— REQUIRED ACTION —
Please return exactly the line that contains "itemize the app" and every line after it, through the last line of the records below, with no pictures.

— AVAILABLE DATA —
★ ★ ★ ★ ★ ★ ★
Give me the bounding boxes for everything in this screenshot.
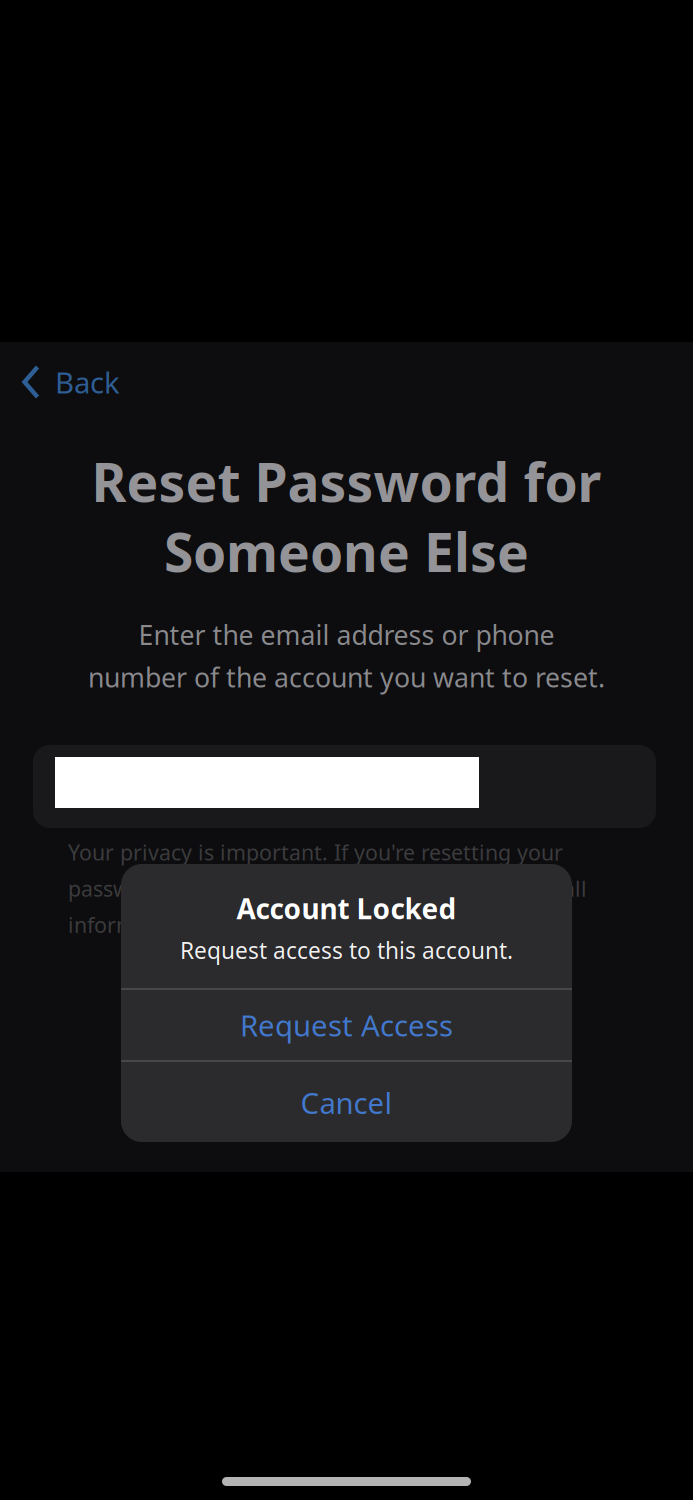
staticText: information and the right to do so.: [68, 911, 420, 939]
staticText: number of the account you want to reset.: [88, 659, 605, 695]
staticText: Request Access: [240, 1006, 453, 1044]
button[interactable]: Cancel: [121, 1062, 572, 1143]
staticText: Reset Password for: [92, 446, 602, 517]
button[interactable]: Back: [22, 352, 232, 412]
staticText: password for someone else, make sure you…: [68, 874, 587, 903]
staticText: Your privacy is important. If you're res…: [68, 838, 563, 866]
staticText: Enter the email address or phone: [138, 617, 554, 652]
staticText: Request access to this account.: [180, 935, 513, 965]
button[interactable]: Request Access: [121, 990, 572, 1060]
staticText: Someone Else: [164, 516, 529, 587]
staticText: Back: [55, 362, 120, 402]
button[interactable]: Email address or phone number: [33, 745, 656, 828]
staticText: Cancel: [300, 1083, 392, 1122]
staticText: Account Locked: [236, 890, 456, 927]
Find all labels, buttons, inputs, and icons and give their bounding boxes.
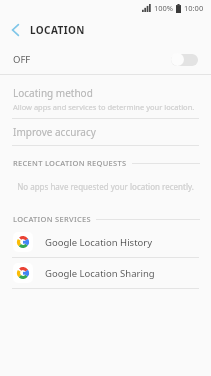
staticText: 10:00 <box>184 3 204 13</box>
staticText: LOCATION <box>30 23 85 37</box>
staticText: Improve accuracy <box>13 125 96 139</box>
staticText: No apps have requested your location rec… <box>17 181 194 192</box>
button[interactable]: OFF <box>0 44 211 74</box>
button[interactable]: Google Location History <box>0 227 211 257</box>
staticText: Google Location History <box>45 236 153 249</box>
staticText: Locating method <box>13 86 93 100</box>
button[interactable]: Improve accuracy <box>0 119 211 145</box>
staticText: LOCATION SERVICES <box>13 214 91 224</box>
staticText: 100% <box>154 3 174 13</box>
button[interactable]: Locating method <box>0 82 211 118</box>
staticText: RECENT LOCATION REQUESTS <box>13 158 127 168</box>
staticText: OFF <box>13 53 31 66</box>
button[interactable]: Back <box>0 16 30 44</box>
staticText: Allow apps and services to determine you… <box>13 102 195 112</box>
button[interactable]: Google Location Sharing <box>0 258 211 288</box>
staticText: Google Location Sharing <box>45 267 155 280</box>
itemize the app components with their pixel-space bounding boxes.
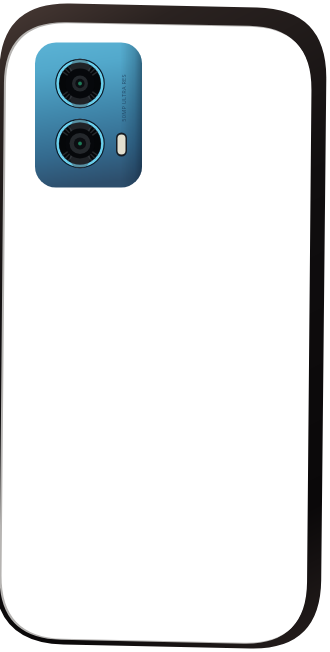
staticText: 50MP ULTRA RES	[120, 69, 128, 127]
★ ★ ★ ★ ★ ★ ★
— FINISHED EXERCISE —
itemize the app components with their pixel-space bounding boxes.
staticText: 50MP ULTRA RES	[120, 69, 128, 127]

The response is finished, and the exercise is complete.